Paris falls for glamour of India’s modernist maharajah

Items from Manik Bagh Palace of Indore goes on display

Published - September 26, 2019 10:37 pm IST - Paris

An image of Indian Prince, Yeshwant Rao Holkar II and his wife Sanyogita Devi of Indore.

An image of Indian Prince, Yeshwant Rao Holkar II and his wife Sanyogita Devi of Indore.

They were India’s golden couple of the 1920s and 1930s, two beautiful people who cut a wildly glamorous dash across the globe, being photographed by Man Ray and sipping cocktails with Hollywood stars.

The extraordinary lives and impeccable taste of the yesteryear Maharajah and Maharani of Indore — Yeshwant Rao Holkar II and Sanyogita — are celebrated in a spectacular new exhibition at the Museum of Decorative Arts in Paris.

The pair created a gem of an avant-garde palace on the Malwa Plateau in the heart of India. They became patrons of many artists and designers of their day. Some 500 pieces of modern design from the Manik Bagh Palace in the maharajah’s hometown of Indore are being exhibited alongside archival materials.

An oasis of understated but dazzling modernist luxury, the palace was furnished with pieces by Eileen Gray, Le Corbusier and Pierre Jeanneret among others, with art by Brancusi.

The first building in the subcontinent to have air conditioning, it also had a ballroom where the couple could do the foxtrot to the jazz-loving maharajah’s collection of 1,00,000 records.

The aesthete prince commissioned the young German architect Eckart Muthesius to create his dream of the future.

Together the two men combed the artist studios of Paris and Berlin with art advisor Henri-Pierre Roche — author of the novel Jules and Jim — to find the works to fill it.

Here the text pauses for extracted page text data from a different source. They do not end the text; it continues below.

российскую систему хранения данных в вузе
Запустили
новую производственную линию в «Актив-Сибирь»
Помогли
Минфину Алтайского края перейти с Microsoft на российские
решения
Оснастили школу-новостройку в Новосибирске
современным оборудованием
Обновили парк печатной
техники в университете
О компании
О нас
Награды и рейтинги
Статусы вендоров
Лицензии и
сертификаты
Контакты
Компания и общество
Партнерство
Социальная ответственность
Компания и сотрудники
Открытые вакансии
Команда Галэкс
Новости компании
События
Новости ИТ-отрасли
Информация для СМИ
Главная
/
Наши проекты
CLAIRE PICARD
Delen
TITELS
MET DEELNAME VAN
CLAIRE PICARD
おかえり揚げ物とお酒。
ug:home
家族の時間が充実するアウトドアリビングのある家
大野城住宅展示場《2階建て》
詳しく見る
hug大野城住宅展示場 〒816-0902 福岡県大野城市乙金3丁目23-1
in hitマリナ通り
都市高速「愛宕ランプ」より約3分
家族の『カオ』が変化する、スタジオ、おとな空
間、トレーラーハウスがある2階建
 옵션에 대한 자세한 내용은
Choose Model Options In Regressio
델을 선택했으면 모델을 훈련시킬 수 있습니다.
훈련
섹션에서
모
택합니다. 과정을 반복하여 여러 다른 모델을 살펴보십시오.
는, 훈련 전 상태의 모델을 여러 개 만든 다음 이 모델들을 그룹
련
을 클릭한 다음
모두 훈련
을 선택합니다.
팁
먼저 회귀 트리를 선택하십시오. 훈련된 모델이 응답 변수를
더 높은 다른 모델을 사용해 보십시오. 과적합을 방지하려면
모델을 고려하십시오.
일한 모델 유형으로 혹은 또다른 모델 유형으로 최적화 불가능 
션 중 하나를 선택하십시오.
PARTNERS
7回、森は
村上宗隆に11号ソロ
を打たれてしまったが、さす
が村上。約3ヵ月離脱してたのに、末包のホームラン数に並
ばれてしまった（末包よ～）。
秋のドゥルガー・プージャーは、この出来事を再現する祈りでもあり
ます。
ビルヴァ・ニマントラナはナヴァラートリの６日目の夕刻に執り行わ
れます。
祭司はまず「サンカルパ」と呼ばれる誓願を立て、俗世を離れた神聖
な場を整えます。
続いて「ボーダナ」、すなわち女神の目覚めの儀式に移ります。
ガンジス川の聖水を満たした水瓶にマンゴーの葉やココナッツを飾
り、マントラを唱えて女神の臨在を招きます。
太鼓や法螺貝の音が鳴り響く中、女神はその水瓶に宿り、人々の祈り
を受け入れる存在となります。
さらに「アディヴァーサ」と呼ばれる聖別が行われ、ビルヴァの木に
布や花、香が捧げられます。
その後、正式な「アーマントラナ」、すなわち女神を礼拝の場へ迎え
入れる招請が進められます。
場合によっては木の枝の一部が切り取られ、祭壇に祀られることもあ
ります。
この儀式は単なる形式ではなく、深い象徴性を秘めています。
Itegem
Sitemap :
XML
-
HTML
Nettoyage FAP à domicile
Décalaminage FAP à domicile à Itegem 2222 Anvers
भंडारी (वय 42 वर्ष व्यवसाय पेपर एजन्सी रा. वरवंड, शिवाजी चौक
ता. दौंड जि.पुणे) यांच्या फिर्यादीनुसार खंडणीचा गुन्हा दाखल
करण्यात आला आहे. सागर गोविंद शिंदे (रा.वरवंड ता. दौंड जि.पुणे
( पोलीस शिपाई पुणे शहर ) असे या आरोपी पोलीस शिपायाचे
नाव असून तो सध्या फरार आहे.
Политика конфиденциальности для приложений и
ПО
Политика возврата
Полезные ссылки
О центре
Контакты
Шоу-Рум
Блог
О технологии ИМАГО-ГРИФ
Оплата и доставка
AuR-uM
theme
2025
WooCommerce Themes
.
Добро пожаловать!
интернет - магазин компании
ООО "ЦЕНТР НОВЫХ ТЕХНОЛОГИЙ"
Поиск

Muthesius was also asked to kit out the 25-year-old maharajah’s sleek new royal train, as well as a barge that was a “vertible floating modernist palace” and do the interiors of his private plane.

He designed, too, a hunting caravan so the prince — who had come to the throne at 17 — could stalk tigers in style.

Despite being bound together in an arranged marriage when she was 10 and he only a few years older, the pair were a thoroughly modern couple, said the chief curator Olivier Gabet.

Few could fail to be charmed by the bright young maharani, who shared the maharajah’s interests.

“She was involved in all their projects and was treated as an equal by her husband. In fact, they were quite an exceptional couple,” said Mr. Gabet.

Man Ray, their guest on the French Riviera, thought the same. He was very taken with the maharani, whom he described as an “exquisite girl in her teens”.

“Dressed in the French style, she wore a ring with a huge emerald that the Maharaja had bought her that morning,” he later wrote.

Clearly deeply in love, the couple had “a magnetic aura”.

In fact they charmed everyone wherever they went, whether filmmaker Cecil B. DeMille and actor Gary Cooper in Hollywood, or old world royals like themselves.

The couple did not have long to enjoy their idyll in their modernist home.

The maharani died at the age of 22 from appendicitis, leaving behind their toddler daughter, Usha, the present maharani.

The maharajah’s artistic adventures pretty much ended with her death, said Mr. Gabet, “which shows just what an influence she had.”

After his wife’s death, the maharajah went on to marry again twice but his inner life remains mysterious.

He died in 1961 as he was planning to write his autobiography, having burned all his private papers.

Collectors like fashion moguls Yves Saint Laurent and Pierre Berge, and the Qatari prince Sheikh Saud bin Mohammed Al-Thani, snapped up much of the couple’s furniture and carpets in a legendary auction in Monaco in 1980.

Their modernist “garden of rubies” has been swallowed up by the expanding city of Indore.

The once stately salons of the Manik Bagh have long since been subdivided into offices for the local excise department.